Senators were told that failure to bill customers, aging infrastructure, mismanagement and weak oversight have combined to worsen the crisis.
“There is a bigger problem than what the counties are saying. Every county keeps talking about dilapidated infrastructure, but the real problem is billing.”
“Customers are not being billed, and in many cases this is deliberate,” Osotsi said, saying some water company managers have been negligent and raising concerns about possible collusion.
The committee wants governors and boards to tighten oversight over managing directors, chief executive officers and senior managers to stem the losses and rescue the struggling utilities.
Nominated Senator George Mbugua urged governors to move beyond rhetoric and enforce accountability.
“Tie down the CEOs and top managers to strict performance contracts. Those who are not performing should be sacked immediately. Counties cannot continue pouring money into companies that are losing revenue,” he said.
Audit reports tabled before the committee paint a grim picture across several counties.

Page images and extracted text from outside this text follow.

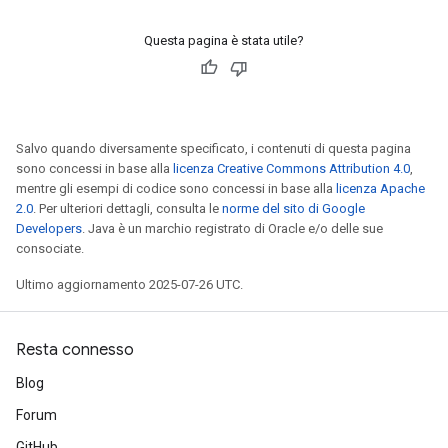
Questa pagina è stata utile?
Salvo quando diversamente specificato, i contenuti di questa pagina
sono concessi in base alla
licenza Creative Commons Attribution 4.0
,
mentre gli esempi di codice sono concessi in base alla
licenza Apache
2.0
. Per ulteriori dettagli, consulta le
norme del sito di Google
Developers
. Java è un marchio registrato di Oracle e/o delle sue
consociate.
Ultimo aggiornamento 2025-07-26 UTC.
Resta connesso
Blog
Forum
GitHub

At the Coast, Kilifi–Mariakani Water and Sewerage Company Limited failed to earn revenue from half of the water it produced during the period under review.
The company generated 9.71 million cubic metres of water, but only 4.83 million cubic metres were billed to customers, leaving 4.87 million cubic metres—about 50 per cent—as non-revenue water. The unbilled water translated into losses estimated at Sh653.18 million.
Kilifi Governor Gideon Mung’aro attributed part of the problem to outdated infrastructure, saying the company has about 9,000 water meters that have outlived their useful life and are under-registering consumption, leading to underbilling.
In the same region, the Malindi Water and Sewerage Company Limited recorded a sharp rise in NRW, which increased from 12 per cent to 42 per cent within the period, raising concerns about weak controls and rising inefficiencies.
Western Kenya counties also reported heavy losses. In Vihiga, Amatsi Water Services Company Limited lost about Sh89 million in revenue from water supplied but not billed during the year.
In Trans Nzoia, the Trans Nzoia Water and Sewerage Company Limited lost 44.9 per cent of the water it produced, translating to revenue losses of approximately Sh90.68 million.
The audit report noted that the level of water loss in Trans Nzoia exceeded the Water Services Regulatory Board acceptable threshold of 25 per cent by nearly 20 percentage points.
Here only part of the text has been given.